Please reproduce the entries below exactly, leaving the pictures out.

• **Page-level text extractions**
= Beginning of Section =

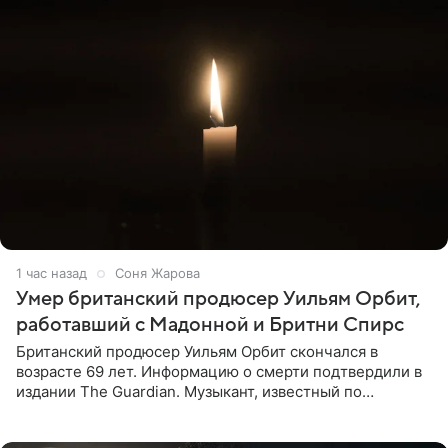
1 час назад
Соня Жарова
Умер британский продюсер Уильям Орбит,
работавший с Мадонной и Бритни Спирс
Британский продюсер Уильям Орбит скончался в
возрасте 69 лет. Информацию о смерти подтвердили в
издании The Guardian. Музыкант, известный по
сотрудничеству с Мадонной, Бритни Спирс и
коллективами Blur и U2,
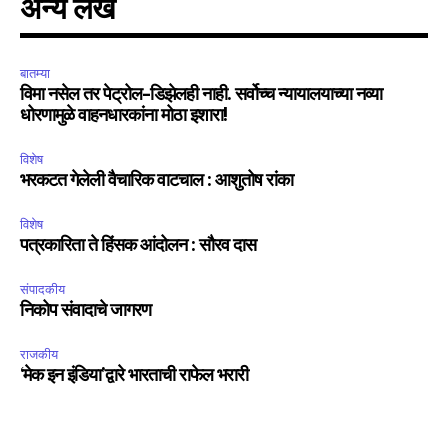
अन्य लेख
बातम्या
विमा नसेल तर पेट्रोल-डिझेलही नाही. सर्वोच्च न्यायालयाच्या नव्या
धोरणामुळे वाहनधारकांना मोठा इशारा!
विशेष
भरकटत गेलेली वैचारिक वाटचाल : आशुतोष रांका
विशेष
पत्रकारिता ते हिंसक आंदोलन : सौरव दास
संपादकीय
निकोप संवादाचे जागरण
राजकीय
‘मेक इन इंडिया’द्वारे भारताची राफेल भरारी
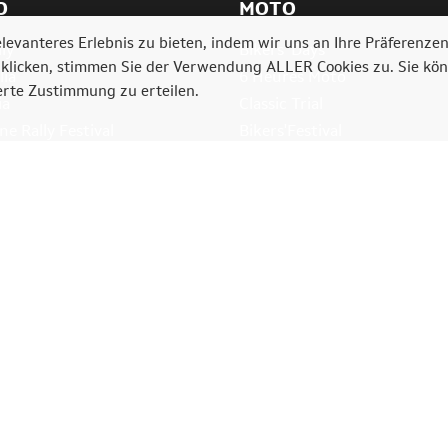
O
MOTO
levanteres Erlebnis zu bieten, indem wir uns an Ihre Präferenze
ly
Bikers' Days
" klicken, stimmen Sie der Verwendung ALLER Cookies zu. Sie kö
lia
6 Heures Moto
ierte Zustimmung zu erteilen.
ia
Classic Trial
e Rally Festival
Bikers'Festival
echte vorbehalten.
Cookie-Einstellungen
-
Privacy policy
.
Mentions légale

= End of Section =

• **Response area**
1 час назад
Соня Жарова
Умер британский продюсер Уильям Орбит,
работавший с Мадонной и Бритни Спирс
Британский продюсер Уильям Орбит скончался в
возрасте 69 лет. Информацию о смерти подтвердили в
издании The Guardian. Музыкант, известный по
сотрудничеству с Мадонной, Бритни Спирс и
коллективами Blur и U2,
अन्य लेख
बातम्या
विमा नसेल तर पेट्रोल-डिझेलही नाही. सर्वोच्च न्यायालयाच्या नव्या
धोरणामुळे वाहनधारकांना मोठा इशारा!
विशेष
भरकटत गेलेली वैचारिक वाटचाल : आशुतोष रांका
विशेष
पत्रकारिता ते हिंसक आंदोलन : सौरव दास
संपादकीय
निकोप संवादाचे जागरण
राजकीय
‘मेक इन इंडिया’द्वारे भारताची राफेल भरारी
O
MOTO
levanteres Erlebnis zu bieten, indem wir uns an Ihre Präferenze
ly
Bikers' Days
" klicken, stimmen Sie der Verwendung ALLER Cookies zu. Sie kö
lia
6 Heures Moto
ierte Zustimmung zu erteilen.
ia
Classic Trial
e Rally Festival
Bikers'Festival
echte vorbehalten.
Cookie-Einstellungen
-
Privacy policy
.
Mentions légale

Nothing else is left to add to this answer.